> Requirement:
For this exercise, write out only the lines of the entries below from the one with "dengan Broker, Jerome Newman. Di saat ya" up to and including the one with "a nie tylko jako bitwa narra", exactly as they are. Pictures stay out.

> Entries provided:

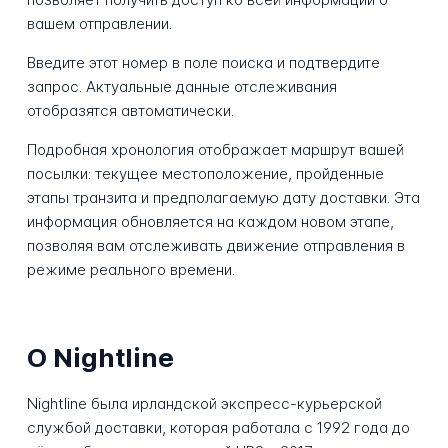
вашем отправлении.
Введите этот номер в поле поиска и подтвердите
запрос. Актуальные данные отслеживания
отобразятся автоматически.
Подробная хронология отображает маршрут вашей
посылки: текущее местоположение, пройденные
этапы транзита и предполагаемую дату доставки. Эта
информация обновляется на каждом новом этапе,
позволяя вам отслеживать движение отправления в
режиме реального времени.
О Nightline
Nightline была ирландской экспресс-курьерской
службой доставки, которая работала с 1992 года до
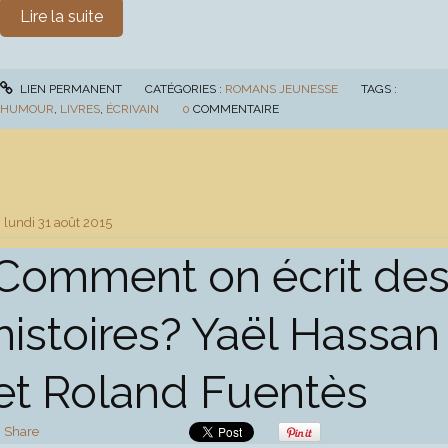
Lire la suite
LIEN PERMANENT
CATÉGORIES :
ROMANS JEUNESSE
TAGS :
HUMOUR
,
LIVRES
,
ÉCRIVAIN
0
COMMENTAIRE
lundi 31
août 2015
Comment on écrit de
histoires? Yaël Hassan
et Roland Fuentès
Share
* * *
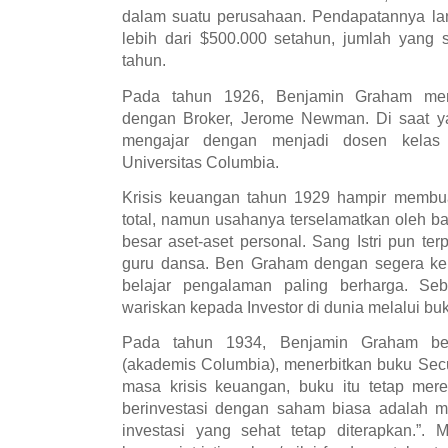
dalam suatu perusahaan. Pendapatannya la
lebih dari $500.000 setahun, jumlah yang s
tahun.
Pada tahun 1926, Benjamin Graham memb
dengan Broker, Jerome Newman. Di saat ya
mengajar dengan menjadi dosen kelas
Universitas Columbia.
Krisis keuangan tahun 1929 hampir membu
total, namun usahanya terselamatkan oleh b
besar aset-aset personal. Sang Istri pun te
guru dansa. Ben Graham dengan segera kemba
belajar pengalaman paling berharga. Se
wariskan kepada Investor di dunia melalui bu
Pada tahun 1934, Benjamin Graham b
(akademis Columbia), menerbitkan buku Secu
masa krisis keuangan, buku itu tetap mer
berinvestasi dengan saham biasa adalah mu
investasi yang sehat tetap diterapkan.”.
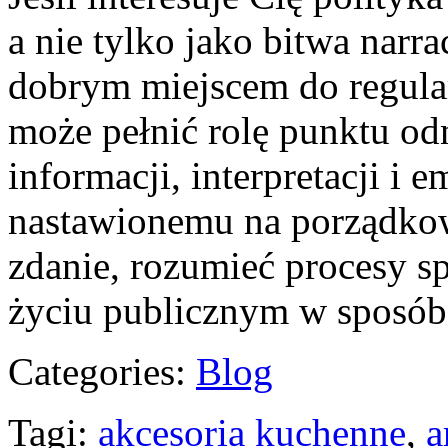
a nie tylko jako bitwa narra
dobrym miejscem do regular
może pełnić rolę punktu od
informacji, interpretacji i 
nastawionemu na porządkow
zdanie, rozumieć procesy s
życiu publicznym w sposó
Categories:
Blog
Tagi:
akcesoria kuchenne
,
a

> Solution for this problem:
dengan Broker, Jerome Newman. Di saat ya
mengajar dengan menjadi dosen kelas
Universitas Columbia.
Krisis keuangan tahun 1929 hampir membu
total, namun usahanya terselamatkan oleh b
besar aset-aset personal. Sang Istri pun te
guru dansa. Ben Graham dengan segera kemba
belajar pengalaman paling berharga. Se
wariskan kepada Investor di dunia melalui bu
Pada tahun 1934, Benjamin Graham b
(akademis Columbia), menerbitkan buku Secu
masa krisis keuangan, buku itu tetap mer
berinvestasi dengan saham biasa adalah mu
investasi yang sehat tetap diterapkan.”.
a nie tylko jako bitwa narra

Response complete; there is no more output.